Revision history for this message
Dan Watkins (oddbloke) wrote :

Hey Frode,

Now moving on from the "does this system have any OVS-managed interfaces?" to "how can I tell if a particular interface is managed by OVS?":

We discussed using `udevadm info` to determine if an interface is OVS-managed:

> If it is sufficient to know that this is a Open vSwitch managed port I guess we could get that from udev, for example:
>
> # udevadm info /sys/class/net/enp6s0.9
> ...
> E: ID_NET_DRIVER=openvswitch
> ...

But later we also discussed that OVS-managed interfaces may not be owned by the `openvswitch` kernel driver:

> Open vSwitch supports multiple datapath types, and depending on which one you use the interface may or may not be owned by the openvswitch driver.

It looks to me like these two statements are in opposition: if OVS is managing an interface via a different datapath, then it won't have ID_NET_DRIVER=openvswitch in its `udevadm info`.

If this is the case, then I think we have a couple of options.

Firstly, we could scope this down to only handle system datapath interfaces, so that it _is_ true that all the interfaces we're handling are owned by the openvswitch.

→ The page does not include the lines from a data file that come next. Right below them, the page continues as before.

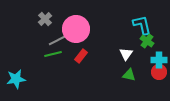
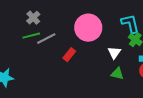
pink circle: (76, 29) -> (88, 28), moved
green line: (53, 54) -> (31, 36), moved

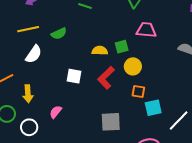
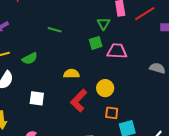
green square: (122, 47) -> (96, 43), moved
white square: (74, 76) -> (37, 98), moved

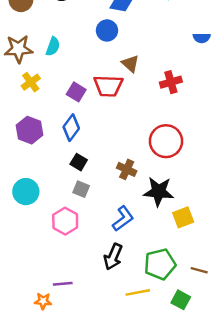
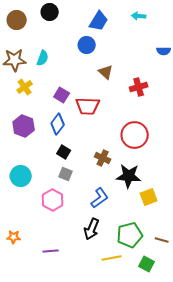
red trapezoid: (108, 86) -> (88, 106), moved
orange star: (43, 301) -> (14, 237), moved

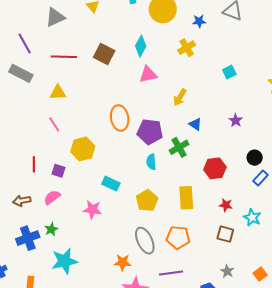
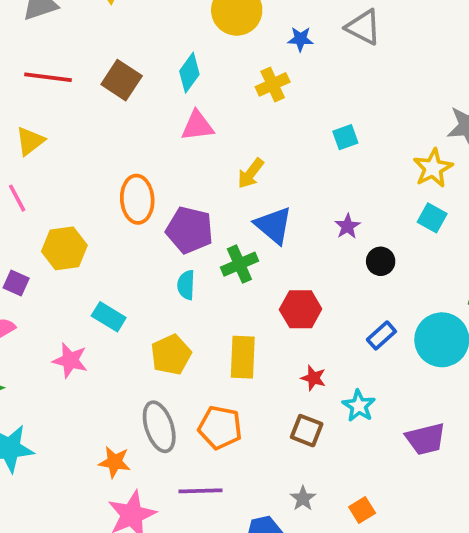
yellow triangle: (58, 92) -> (30, 141), turned -42
blue triangle: (195, 124) -> (274, 225), size x1.6
black circle: (255, 158) -> (381, 261), moved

I don't know enough about how OVS is used (either by us or more generally) to know if this is a reasonable suggestion, so your guidance would be appreciated.

If we can't do that, then I think we need to ask OVS directly, presumably via `ovs-vsctl show` as discussed above. This would require it to be in PATH, of course; avoiding that is a nice-to-have at best, so I think that's fine.

Does that sound right to you?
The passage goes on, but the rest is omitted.